Almanya, göçmen işçilerin Alman mucizesindeki alın terini, emek katkısını yeterli görmemektedir. Almanya’da yaşamanın, alınan her meteliği hak etmenin başka sorumluluklar ve zorunluluklarının da olduğu inancındadır. Göçmenlerden, üretim sürecinin uyumlu bir parçası olmanın, Alman kültürünün, üstün Germen uygarlığının da uyumlu bir parçası haline gelerek tamamlanmasını talep etmektedir.
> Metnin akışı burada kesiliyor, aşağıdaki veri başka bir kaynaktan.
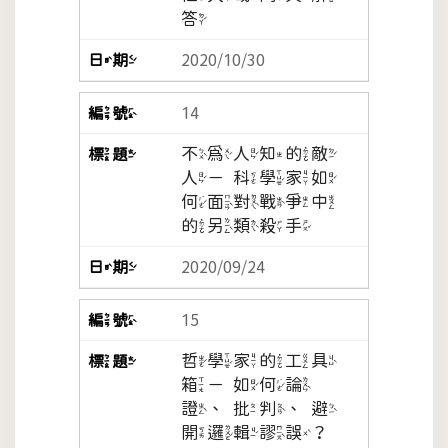
答
2020/10/30
14
不為人知的敵
人－科學家如
何面對戰爭中
的另類殺手
2020/09/24
15
哲學家的工具
箱－如何論
證、批判、避
開邏輯謬誤？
Entegrasyon, 80 milyonluk Alman nüfusunun yüzde 18’ini oluşturan göçmenlerin sorun çıkarmadan Germen uygarlığı içinde erimesiyle Alman kültür saflığının korunması stratejisinin büyülü kelimesidir.
Entegrasyonun Almancası göçmenlerin geldikleri ülke ile ilgili düşünsel, duyusal, kültürel aidiyetlerini olabildiği kadar unutmaları, ana dillerini konuşmayıp, ana dillerinde eğitim görmeyip, aralarındaki iletişimin Alman dili üzerinden yapılmasıyla, Almanya’nın ve Almanlığın uyumlu unsurlarına dönüşmeleri anlamına gelmektedir.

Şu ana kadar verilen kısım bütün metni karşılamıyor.